Seit gerade mal zwei Jahren steht Manfred Knof an der Spitze des Deutschlandgeschäfts der Allianz. Doch der frühere Mittel- und Osteuropachef des Versicherers wittert offenbar schon die Chance, weiter aufzusteigen. In intimer Runde, so berichtet ein enger Vertrauter, ließe Knof durchblicken, dass er sich auch den Job an der Konzernspitze zutraue – wenn der denn bald frei werden sollte.

Eigentlich ist das unvorstellbar, in München liebt man Kontinuität. Ganze zehn Chefs hatte die Allianz in ihrer mehr als 125-jährigen Geschichte. Vorstandschef Oliver Bäte führt sie erst seit Mai 2015. Geht es nach der Statistik, hat er noch viele Jahre vor sich.

Sicher ist das nicht. Denn in der Allianz rumort es, und zwar gewaltig. Der frühere McKinsey-Berater Bäte will das Unternehmen fit fürs digitale Zeitalter machen und baut es radikal um. Seinen Gegnern geht der Bruch mit der Tradition zu schnell. Bäte, so ihr Vorwurf, mache viel Wirbel und liefere kaum Resultate, verzettele sich und lasse die klare Richtung vermissen. Wenn er bei offiziellen Anlässen in knallroten Sneakern statt in den üblichen Lackschuhen auftritt, ist das für sie kein Symbol der Modernität, sondern des kulturellen Verfalls.
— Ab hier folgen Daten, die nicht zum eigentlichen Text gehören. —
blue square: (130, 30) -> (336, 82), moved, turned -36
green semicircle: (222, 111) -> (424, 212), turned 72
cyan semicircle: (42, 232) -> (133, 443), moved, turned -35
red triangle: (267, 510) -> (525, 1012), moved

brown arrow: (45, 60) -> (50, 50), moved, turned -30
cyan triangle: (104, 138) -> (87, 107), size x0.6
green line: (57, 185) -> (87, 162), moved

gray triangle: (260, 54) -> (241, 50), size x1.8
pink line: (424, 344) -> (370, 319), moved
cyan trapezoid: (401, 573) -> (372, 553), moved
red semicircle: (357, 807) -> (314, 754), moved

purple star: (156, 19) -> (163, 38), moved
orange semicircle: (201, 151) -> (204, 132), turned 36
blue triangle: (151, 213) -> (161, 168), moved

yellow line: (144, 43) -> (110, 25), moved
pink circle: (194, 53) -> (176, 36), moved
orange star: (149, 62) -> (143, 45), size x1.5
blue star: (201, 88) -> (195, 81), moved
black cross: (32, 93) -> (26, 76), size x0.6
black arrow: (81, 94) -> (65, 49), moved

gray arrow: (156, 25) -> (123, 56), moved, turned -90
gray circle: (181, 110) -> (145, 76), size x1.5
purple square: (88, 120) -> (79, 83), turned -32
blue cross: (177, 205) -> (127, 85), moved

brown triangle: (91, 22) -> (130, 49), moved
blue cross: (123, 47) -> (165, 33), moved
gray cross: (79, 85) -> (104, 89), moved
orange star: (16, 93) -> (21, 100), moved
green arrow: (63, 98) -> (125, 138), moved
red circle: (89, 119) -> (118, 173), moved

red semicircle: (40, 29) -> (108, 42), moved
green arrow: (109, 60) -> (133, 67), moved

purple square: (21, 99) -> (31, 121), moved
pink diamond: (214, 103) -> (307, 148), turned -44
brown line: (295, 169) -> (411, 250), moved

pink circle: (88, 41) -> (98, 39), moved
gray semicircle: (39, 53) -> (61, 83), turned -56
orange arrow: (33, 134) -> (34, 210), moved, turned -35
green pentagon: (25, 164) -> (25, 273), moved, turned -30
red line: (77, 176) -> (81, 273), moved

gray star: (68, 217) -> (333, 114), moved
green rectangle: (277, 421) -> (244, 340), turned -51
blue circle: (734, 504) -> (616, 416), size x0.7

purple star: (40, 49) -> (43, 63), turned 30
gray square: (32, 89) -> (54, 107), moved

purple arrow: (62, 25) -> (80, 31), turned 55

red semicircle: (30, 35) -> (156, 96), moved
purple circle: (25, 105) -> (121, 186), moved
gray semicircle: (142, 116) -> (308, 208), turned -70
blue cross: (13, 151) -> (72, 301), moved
Umsatz der wichtigsten Allianz-Geschäftsfelder 2015

Dass am vergangenen Wochenende Berichte über Bätes angeblich private Nutzung des Firmenjets kursierten, ist Wasser auf die Mühlen seiner Feinde. Die finden sich vor allem im mittleren Management und in den Ländergesellschaften. Bäte will nun auf seine Kritiker zugehen: „Ich werde mich künftig mehr um die Betreuung des mittleren Managements kümmern“, verspricht er.

Vom eingeschlagenen Kurs abweichen will er jedoch nicht. Die Welt verändere sich rasant, die Regulierer lieferten stets neue Vorgaben, digitale Wettbewerber griffen vehement an. „Wir haben eine klare Agenda für die vielen Veränderungen da draußen. Die Zeiten sind vorbei, in denen wir den Einheiten ein fertig geschriebenes Handbuch vorlegen, in dem steht, wie das Geschäft geht“, sagt Bäte. Er wünscht sich mehr Initiative und Ideen von seinen Leuten. Zu Unrecht meinten viele von ihnen, dass das alles zu viel auf einmal sei. „Es ist nicht zu viel, aber es ist anstrengend“, sagt Bäte.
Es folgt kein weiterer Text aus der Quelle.